TORONTO—The Ontario Nurses Association says hospitals no longer will be allowed to shame health-care workers into getting a ’flu shot following an arbitrator’s ruling striking down a “vaccinate or mask” policy.
About 30 Ontario hospitals implemented the policy, which forces nurses and other hospital workers to wear an unfitted surgical mask for the entire ’flu season if they do not get the influenza vaccine, ONA president Linda Haslam-Stroud said yesterday.
The test case was against the Sault Area Hospital in Sault Ste. Marie, which tried to use the policy to boost their staff immunization rates, noted Haslam-Stroud.
“They were basically coercing and shaming nurses into getting the influenza vaccine if they individually chose not to take it,” she charged.
“They made them all wear masks and they had little stickers on their name tag that everyone knew meant ‘I don’t have my vaccine.’”
The policy made private medical information public because everyone could tell who had been vaccinated and who had not, said Dr.

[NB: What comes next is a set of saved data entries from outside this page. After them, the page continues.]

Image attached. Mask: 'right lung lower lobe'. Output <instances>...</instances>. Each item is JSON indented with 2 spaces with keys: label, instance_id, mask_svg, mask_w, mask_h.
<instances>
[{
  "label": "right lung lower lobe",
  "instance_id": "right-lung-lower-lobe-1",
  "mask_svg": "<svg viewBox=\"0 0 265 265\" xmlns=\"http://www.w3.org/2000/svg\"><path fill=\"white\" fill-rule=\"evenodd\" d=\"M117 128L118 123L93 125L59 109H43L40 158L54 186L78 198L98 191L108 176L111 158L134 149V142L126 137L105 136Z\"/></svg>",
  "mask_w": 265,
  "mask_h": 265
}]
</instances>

Michael Gardam, director of infection prevention and control at the University Health Network and Women’s College Hospital in Toronto.
“Essentially, they are outing you because your personal health information—whether you get vaccinated or not—is now public knowledge because you’re forced to wear a mask,” noted Gardam.

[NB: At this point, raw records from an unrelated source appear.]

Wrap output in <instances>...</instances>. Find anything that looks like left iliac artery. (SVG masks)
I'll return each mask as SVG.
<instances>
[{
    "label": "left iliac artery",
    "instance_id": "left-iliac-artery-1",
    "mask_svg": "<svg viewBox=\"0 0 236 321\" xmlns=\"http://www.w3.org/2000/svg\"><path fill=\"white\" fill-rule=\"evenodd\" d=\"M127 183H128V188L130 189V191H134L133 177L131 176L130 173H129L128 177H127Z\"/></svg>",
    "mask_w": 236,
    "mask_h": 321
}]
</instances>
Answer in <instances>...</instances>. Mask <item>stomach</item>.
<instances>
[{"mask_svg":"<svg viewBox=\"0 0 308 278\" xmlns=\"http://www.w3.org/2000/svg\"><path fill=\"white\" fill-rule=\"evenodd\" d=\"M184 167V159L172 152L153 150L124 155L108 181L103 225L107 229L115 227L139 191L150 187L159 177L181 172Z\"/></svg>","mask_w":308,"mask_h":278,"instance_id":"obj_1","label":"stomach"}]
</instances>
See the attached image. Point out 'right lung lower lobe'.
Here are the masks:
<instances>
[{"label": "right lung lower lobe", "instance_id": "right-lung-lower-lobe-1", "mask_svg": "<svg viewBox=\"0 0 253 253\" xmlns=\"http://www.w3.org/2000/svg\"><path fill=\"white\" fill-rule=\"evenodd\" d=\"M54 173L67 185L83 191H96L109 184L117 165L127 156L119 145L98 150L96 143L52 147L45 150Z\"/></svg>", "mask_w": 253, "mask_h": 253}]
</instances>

“People know who you are.”
Arbitrator Jim Hayes found the “vaccinate or mask” policy was unreasonable, and “a coercive tool” to force heath-care workers to get the ’flu shot.
Experts testified it was illogical to force healthy nurses to wear masks, and Hayes concluded the masks were not protecting patients or nurses from the ’flu.

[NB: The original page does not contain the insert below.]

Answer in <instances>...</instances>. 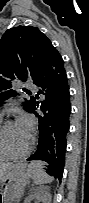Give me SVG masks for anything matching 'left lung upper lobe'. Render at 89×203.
Masks as SVG:
<instances>
[{"label": "left lung upper lobe", "instance_id": "5c2ea615", "mask_svg": "<svg viewBox=\"0 0 89 203\" xmlns=\"http://www.w3.org/2000/svg\"><path fill=\"white\" fill-rule=\"evenodd\" d=\"M49 45L50 40L36 27L18 26L4 33L0 39V101L16 95L11 89L14 82L34 80ZM34 102V97L26 100L24 109L30 112Z\"/></svg>", "mask_w": 89, "mask_h": 203}]
</instances>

“The sad part about it is it was giving our patients a false sense of security, and we knew that,” said Haslam-Stroud.
The Ontario Hospital Association said it was disappointed in the arbitrator’s ruling.
“In light of the arbitrator’s decision, we are considering a number of options,” said OHA president Anthony Dale.
“In addition, we will continue to work with government and our partners on best practices for the upcoming ’flu season,” he added.
The influenza vaccine only is about 40-60 percent effective even in good years, said Gardam, which means all hospital workers should wear masks all the time if they actually were effective at preventing the spread of the ’flu.
“So the only way you can really explain that argument is to say, ‘Well, it’s not really that the masks are working,’” he said.
“It’s because the masks are a way of driving you towards vaccination.”
The policy “was symbolic rather than a scientifically-based tool in the fight against influenza,” and amounted to a “draconian shaking of the finger at nurses,” said Haslam-Stroud.
The 60,000-member ONA said there are provisions in its agreements with hospitals that require a non-vaccinated nurse to move to another ward if the medical officer of health determines there is a ’flu outbreak in the area where he or she works.
“I am not going to suggest that anyone should be forced to take the vaccine,” said Haslam-Stroud.
“I personally take it but it is an individual right as a nurse.”
The “vaccinate or mask” policy started in B.C. hospitals before moving to some health-care facilities in New Brunswick and Ontario.